Metrolink is going to cost a fortune, but perhaps we have got the infrastructure costs we deserve

Nobody is pretending it won’t be expensive. Colossally

Computer generated images of Metrolink, the planned Dublin metro train running from Swords to Ranelagh

Leading the charge on the first day of the An Bord Pleanála oral hearing into the long-awaited Metrolink were Michael McDowell and Colm McCarthy.

McDowell, a senator, barrister and Irish Times columnist, told the hearing that the whole project should be scrapped as it was a financial “black hole” that would “absorb €10-€20 billion” with the result that other capital projects would not go ahead.

McCarthy is a well-regarded economist and media contributor and was equally circumspect about Metrolink. He said it would be “colossally expensive” and the benefits were not obvious. He raised doubts about the value of increased accessibility to Dublin Airport; one of the benefits promised by Metrolink. “Metro, it seems to me, is a solution in search of a problem,” he said

Both men have form in this area. McDowell was trenchantly opposed to the Luas when it built in 2004, though at the time he supported “the principle of a rail-based public transport system for Dublin. It would have been possible, with decent planning, to have had a system which would have been placed underground.”


Then a Dáil deputy for Dublin South East, he told the chamber that the Luas as then conceived was an “expensive toy train set that will damage the city rather than improve it and will make it more ugly than it is, leaving the 90 per cent of those who will not live on the Luas corridors more frustrated and angry”.

Few would share that view some 20 years later.

McCarthy was equally negative about the Luas, predicting that it would struggle to reach the target of 20 million passengers needed for operational break even in its first year of operation. It carried 22 million people in 2005 and currently carries 50 million a year.

Its easy, but perhaps a little foolhardy, to dismiss the views of McDowell and McCarthy on the basis that their takes on the Luas did not come to pass.

Just because they were wrong about Luas does not mean they will be wrong about Metrolink.

Nobody is pretending it won’t be expensive. Colossally. The current estimate is €9.5 billion for an 18.8km line running from north of Swords to Charlemont on the Grand Canal.

At roughly €500 million per km, it is at the upper end of the range for such projects according to Britain Remade a campaign group that promotes economic growth in the UK.

Metrolink Dublin Olivia Kelly feature

The campaign has helpfully compiled a spreadsheet of tram, underground, heavy rail and electrification projects from 14 different countries based on work by the Transit Costs Project based at New York University’s marron institute of urban management.

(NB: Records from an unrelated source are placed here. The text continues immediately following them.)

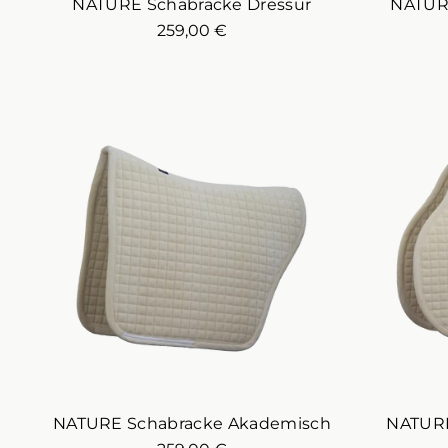
NATURE Schabracke Dressur
NATURE
259,00 €
NATURE Schabracke Akademisch
NATURE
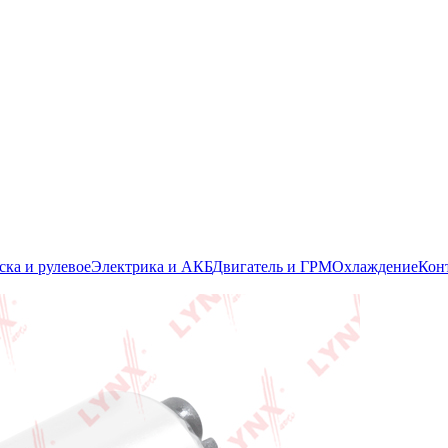
ска и рулевое
Электрика и АКБ
Двигатель и ГРМ
Охлаждение
Кон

Metrolink is not in the database, but converted to sterling, it comes in at £692 million per mile based on the current figures. No two projects are alike but what is clear is that in terms of cost, Metrolink has more in common with projects in the UK, the United States, Canada and Australia than elsewhere in Europe.

The Ontario Line, a new 16km (10-mile) underground running through the centre of Toronto that is due to be completed in 2031 will cost £1.3 billion a mile. Around 60 per cent will be underground. A similar portion to Metrolink.

A 6.4km (four mile) extension to the D-Line in Los Angeles, due to be completed this year, will costs £644 million per mile. The 3.2km (two mile) extension to the Northern Line in London, which was completed in 2021, cost £743 million per mile. The Northwest Line, a 30km (18.6 mile) extension to the Sydney metro that is 51 per cent underground, and is due to be completed this year, will cost £580 million per mile.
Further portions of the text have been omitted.